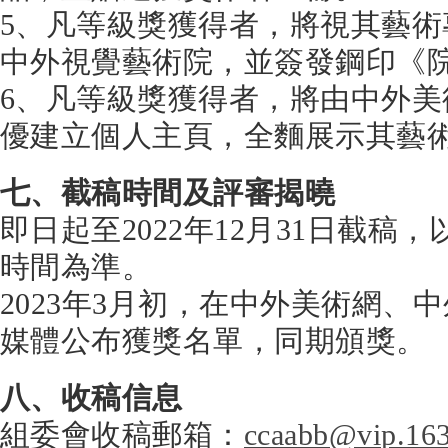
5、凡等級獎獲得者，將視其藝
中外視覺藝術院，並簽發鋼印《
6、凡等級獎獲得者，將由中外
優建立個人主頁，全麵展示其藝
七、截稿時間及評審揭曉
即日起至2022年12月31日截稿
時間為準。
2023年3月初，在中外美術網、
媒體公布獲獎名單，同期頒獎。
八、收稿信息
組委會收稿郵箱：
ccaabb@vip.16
* * *
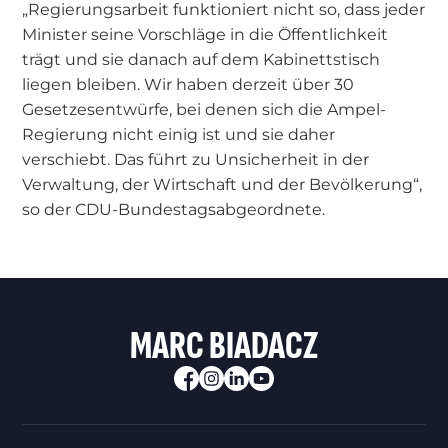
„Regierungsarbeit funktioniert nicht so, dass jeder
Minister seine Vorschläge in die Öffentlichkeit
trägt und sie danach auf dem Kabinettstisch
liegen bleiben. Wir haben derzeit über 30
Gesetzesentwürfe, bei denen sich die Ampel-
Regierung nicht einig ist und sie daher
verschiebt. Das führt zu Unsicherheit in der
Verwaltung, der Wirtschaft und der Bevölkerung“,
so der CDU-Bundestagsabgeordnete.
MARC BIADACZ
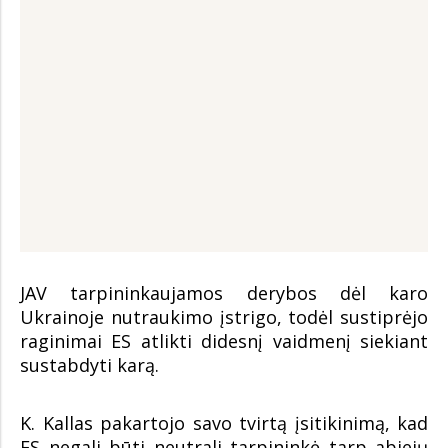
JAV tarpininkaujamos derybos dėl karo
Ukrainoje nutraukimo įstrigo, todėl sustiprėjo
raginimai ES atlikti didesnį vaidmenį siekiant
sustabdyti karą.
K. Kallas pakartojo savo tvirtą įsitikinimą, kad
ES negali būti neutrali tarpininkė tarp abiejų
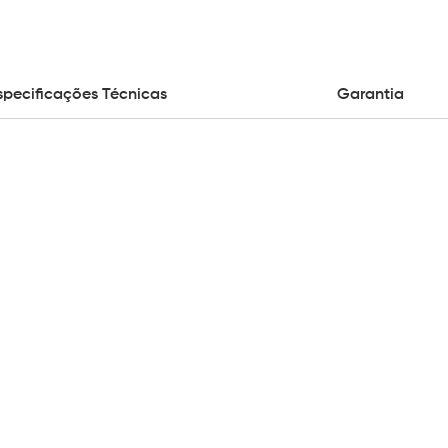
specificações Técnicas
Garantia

REQUIRED WORK | Please filter the entries for the word "nicht" and copy the lines that have it.

ANSWER AREA |
„Regierungsarbeit funktioniert nicht so, dass jeder
Regierung nicht einig ist und sie daher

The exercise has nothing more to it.